Published on: 07-28-2022
The phrase “to gnash the teeth” could describe a literal action or a figurative one functioning as an idiomatic phrase. The Greek noun brugmos could be translated as “gnashing, grinding, shattering the teeth.” The image may have originated in the experience of facing a wild animal that gnashes its teeth before launching an attack. It may also describe what happens to our teeth when we experience intense cold. In any case, it’s not just a bodily expression but an emotional one. The phrase is found seven times in the Gospels to describe the condition of the wicked in the final judgment. It’s also found in the Old Testament. I will highlight three important meanings.
1. Manifestation of Anger
In the Old Testament the expression “to gnash the teeth” is used metaphorically to express the attitude of the wicked toward the righteous. The wicked are described as an aggressive animal, driven by irrational anger and ready to attack: “They gnashed at me with their teeth” (Ps. 35:16). This type of attack is premeditated: “The wicked plots against the just, and gnashes at him with his teeth” (literally, “he gnashes his teeth against me,” Ps. 37:12; see Acts 7:54). After the fall of Jerusalem, Jeremiah describes the attitude of the enemy, saying, “All your enemies have opened their mouth against you; they hiss and gnash their teeth” (Lam. 2:16). Job applies the metaphor to God: “He tears me in His wrath, and hates me; He gnashes at me with His teeth” (Job 16:9). The phrase is used in those passages during confrontations between the righteous and the wicked, specifically when the wicked has the upper hand. But the phrase is also applied to the wicked when the righteous is victorious: “He [the wicked] will gnash his teeth and melt away” (Ps. 112:10), namely, he will be in pain and sorrow.

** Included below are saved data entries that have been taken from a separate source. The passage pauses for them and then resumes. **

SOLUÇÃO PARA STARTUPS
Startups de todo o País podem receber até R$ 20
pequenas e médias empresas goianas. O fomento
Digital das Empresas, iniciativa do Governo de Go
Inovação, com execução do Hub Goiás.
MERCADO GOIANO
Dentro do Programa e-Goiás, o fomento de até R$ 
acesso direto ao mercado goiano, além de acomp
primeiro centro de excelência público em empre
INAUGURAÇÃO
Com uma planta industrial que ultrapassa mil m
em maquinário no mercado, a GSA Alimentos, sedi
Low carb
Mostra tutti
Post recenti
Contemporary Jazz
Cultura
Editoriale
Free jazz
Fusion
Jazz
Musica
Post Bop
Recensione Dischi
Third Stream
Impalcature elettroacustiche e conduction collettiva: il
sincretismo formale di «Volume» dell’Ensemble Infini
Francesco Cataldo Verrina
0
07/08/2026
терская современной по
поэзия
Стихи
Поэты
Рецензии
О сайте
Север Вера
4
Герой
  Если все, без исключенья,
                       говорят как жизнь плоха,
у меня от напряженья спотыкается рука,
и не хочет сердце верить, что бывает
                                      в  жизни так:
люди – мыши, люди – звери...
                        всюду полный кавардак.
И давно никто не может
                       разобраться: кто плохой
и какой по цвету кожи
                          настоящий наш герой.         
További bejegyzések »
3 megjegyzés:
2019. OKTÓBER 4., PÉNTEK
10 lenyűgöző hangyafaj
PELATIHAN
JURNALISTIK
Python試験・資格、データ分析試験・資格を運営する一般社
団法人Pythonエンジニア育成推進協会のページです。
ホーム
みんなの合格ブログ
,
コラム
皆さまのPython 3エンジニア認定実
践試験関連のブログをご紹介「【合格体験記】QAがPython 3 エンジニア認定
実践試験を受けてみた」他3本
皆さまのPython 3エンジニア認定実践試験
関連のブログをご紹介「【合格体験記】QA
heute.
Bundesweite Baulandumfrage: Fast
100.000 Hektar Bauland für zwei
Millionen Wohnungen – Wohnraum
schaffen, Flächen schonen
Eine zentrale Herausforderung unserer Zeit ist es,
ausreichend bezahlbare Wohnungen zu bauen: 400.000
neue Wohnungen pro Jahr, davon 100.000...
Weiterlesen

2. Manifestation of Despair and Remorse
In the Gospels the meaning of the phrase “to gnash the teeth” is determined by its context. In all its uses the wicked are facing God’s eternal judgment against them. The full phrase used is “there will be weeping/ wailing and gnashing of teeth” (Matt. 8:12; 13:42, 50; 22:13; 24:51; 25:30). Weeping points to sorrow for the loss the wicked now experience, and the gnashing of teeth expresses their deep regret and despair. They now realize what they have done and their indescribable eternal loss: “There will be weeping and gnashing of teeth, when you see Abraham and Isaac and Jacob and all the prophets in the kingdom of God, and yourselves thrust out. They will come from the east and the west, from the north and the south, and sit down in the kingdom of God” (Luke 13:28, 29; cf. Matt. 13:42, 43). They lost the eternal fellowship of the righteous with the Lord in the kingdom of heaven.
3. Manifestation of Eternal Separation
The phrase “weeping and the gnashing of teeth” is also used to express the anguish of the wicked after realizing that they are eternally separated from God (cf. Acts 20:36-38). In the context of each passage the key point is that the wicked are separated from the righteous and cast out into outer darkness—the absence of God (Matt. 8:12; 22:13; 25:30)—or into the fire of eternal death (Matt. 13:42, 50), or simply thrust out (Luke 13:28) of God’s kingdom. At that moment they will be angered at themselves for not joining the One who went into the darkness of separation from God for them (Luke 22:53; Matt. 27:45, 46).